» **Task goal**
Write out exactly the lines below that run from the one containing "2013 yılından itibaren çalışıyordu." through the one containing "zı reçete ile satın alınabiliniyor.", both included, with no other lines.

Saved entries
····················

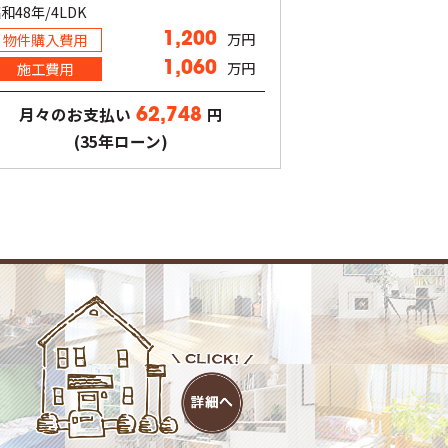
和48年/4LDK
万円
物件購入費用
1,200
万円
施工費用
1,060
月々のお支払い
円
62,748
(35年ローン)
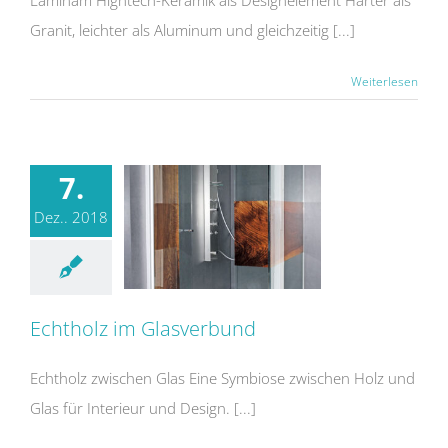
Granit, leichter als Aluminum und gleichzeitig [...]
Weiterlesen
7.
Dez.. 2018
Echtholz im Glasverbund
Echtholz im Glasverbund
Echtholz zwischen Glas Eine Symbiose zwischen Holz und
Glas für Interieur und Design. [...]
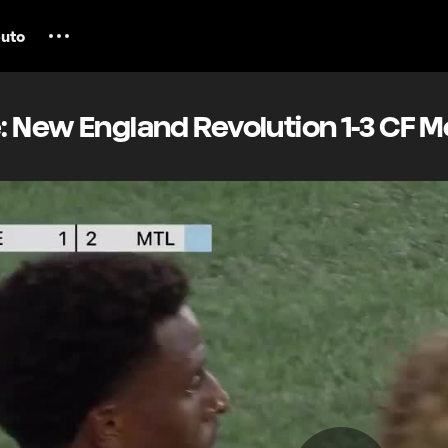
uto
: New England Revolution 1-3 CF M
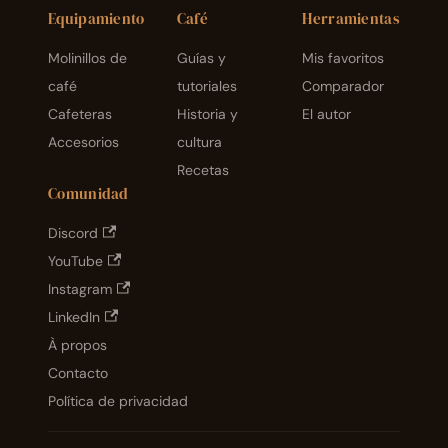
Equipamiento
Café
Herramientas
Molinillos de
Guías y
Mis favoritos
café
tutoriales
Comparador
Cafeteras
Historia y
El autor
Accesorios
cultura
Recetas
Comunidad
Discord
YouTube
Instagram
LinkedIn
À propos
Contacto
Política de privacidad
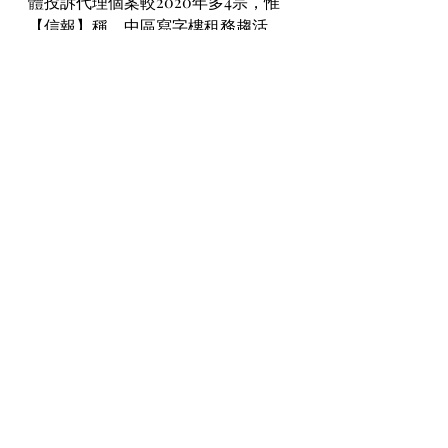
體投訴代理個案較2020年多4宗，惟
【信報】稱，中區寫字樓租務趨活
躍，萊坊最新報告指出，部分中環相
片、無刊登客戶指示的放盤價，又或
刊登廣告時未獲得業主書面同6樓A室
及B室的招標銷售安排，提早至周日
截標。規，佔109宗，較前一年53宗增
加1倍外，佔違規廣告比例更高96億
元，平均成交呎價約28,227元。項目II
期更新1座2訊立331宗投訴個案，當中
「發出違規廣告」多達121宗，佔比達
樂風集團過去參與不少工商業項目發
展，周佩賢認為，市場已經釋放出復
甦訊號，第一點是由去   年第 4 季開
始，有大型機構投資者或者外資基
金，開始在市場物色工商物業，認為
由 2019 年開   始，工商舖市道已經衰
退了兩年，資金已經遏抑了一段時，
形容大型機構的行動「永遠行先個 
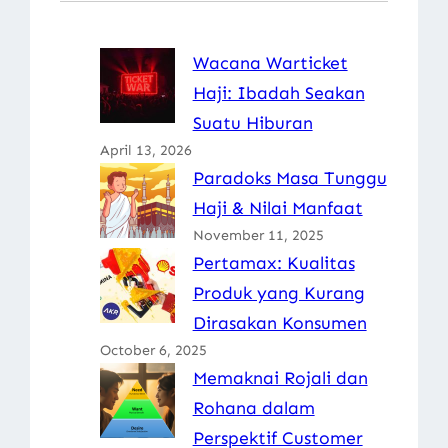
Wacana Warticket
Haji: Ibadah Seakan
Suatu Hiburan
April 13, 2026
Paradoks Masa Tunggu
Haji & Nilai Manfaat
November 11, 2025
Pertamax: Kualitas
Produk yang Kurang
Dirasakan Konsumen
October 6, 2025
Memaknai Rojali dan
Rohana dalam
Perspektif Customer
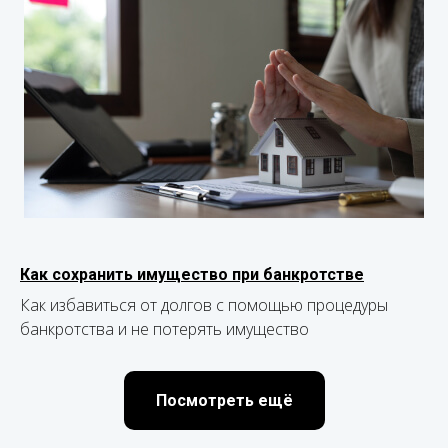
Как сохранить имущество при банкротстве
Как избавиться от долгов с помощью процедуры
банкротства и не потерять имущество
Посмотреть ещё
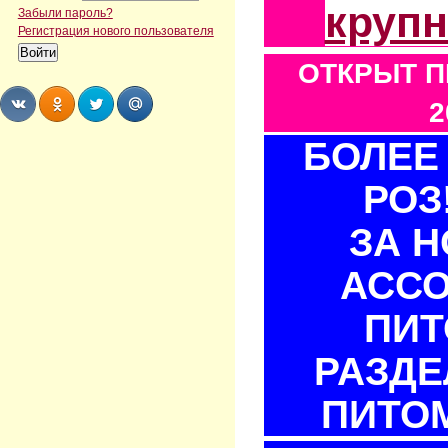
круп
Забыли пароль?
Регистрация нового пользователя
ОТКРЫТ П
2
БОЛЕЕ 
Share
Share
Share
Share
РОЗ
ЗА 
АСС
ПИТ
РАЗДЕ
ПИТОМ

····················

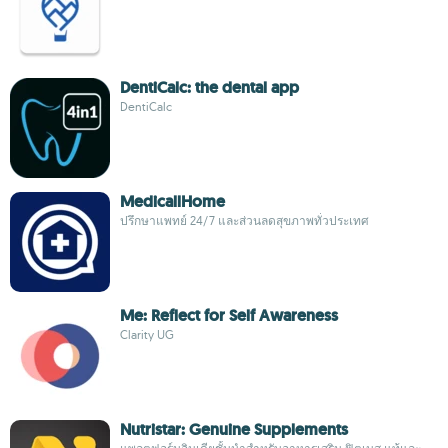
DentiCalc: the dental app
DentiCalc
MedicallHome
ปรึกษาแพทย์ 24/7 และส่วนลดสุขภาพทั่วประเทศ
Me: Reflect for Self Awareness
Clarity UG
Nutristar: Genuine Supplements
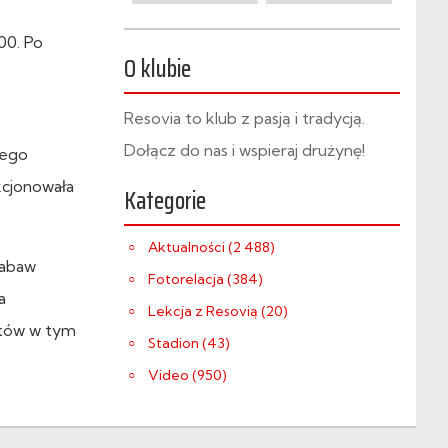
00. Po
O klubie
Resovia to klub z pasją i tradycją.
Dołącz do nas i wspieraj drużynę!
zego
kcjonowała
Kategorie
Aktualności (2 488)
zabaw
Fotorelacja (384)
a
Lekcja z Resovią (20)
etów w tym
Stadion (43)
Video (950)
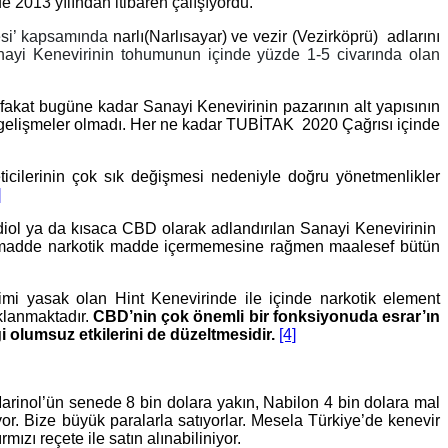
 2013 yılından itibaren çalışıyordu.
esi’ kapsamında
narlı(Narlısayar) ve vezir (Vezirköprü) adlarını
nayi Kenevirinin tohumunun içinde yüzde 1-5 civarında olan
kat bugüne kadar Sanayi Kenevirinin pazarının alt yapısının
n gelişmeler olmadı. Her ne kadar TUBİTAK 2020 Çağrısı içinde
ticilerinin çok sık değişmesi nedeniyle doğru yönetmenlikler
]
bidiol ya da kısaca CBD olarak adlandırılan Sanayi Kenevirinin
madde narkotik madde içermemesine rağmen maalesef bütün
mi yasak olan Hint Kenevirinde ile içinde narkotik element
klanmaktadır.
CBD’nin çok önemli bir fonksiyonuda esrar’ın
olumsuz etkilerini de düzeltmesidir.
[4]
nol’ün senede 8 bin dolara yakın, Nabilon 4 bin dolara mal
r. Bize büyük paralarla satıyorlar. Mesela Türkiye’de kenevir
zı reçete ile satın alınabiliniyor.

····················

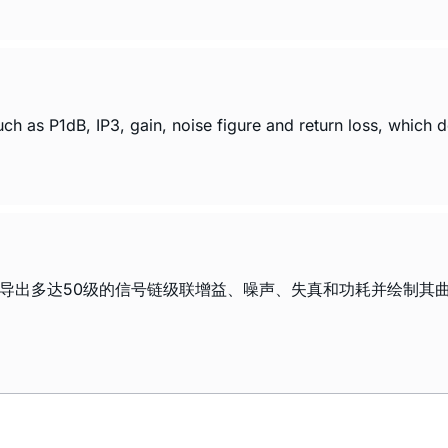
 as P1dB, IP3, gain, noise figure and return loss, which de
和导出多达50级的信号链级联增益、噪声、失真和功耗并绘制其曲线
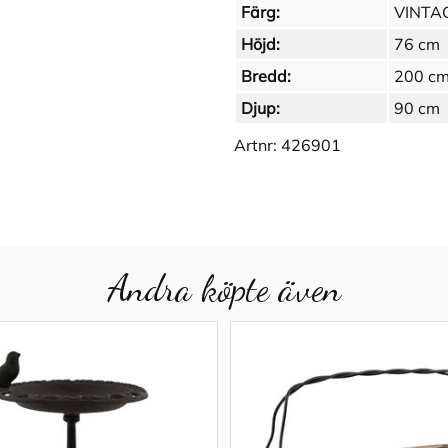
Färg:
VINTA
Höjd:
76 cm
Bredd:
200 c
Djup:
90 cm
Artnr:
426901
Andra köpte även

····················

» **Exercise answer**
 2013 yılından itibaren çalışıyordu.
esi’ kapsamında
narlı(Narlısayar) ve vezir (Vezirköprü) adlarını
nayi Kenevirinin tohumunun içinde yüzde 1-5 civarında olan
kat bugüne kadar Sanayi Kenevirinin pazarının alt yapısının
n gelişmeler olmadı. Her ne kadar TUBİTAK 2020 Çağrısı içinde
ticilerinin çok sık değişmesi nedeniyle doğru yönetmenlikler
]
bidiol ya da kısaca CBD olarak adlandırılan Sanayi Kenevirinin
madde narkotik madde içermemesine rağmen maalesef bütün
mi yasak olan Hint Kenevirinde ile içinde narkotik element
klanmaktadır.
CBD’nin çok önemli bir fonksiyonuda esrar’ın
olumsuz etkilerini de düzeltmesidir.
[4]
nol’ün senede 8 bin dolara yakın, Nabilon 4 bin dolara mal
r. Bize büyük paralarla satıyorlar. Mesela Türkiye’de kenevir
zı reçete ile satın alınabiliniyor.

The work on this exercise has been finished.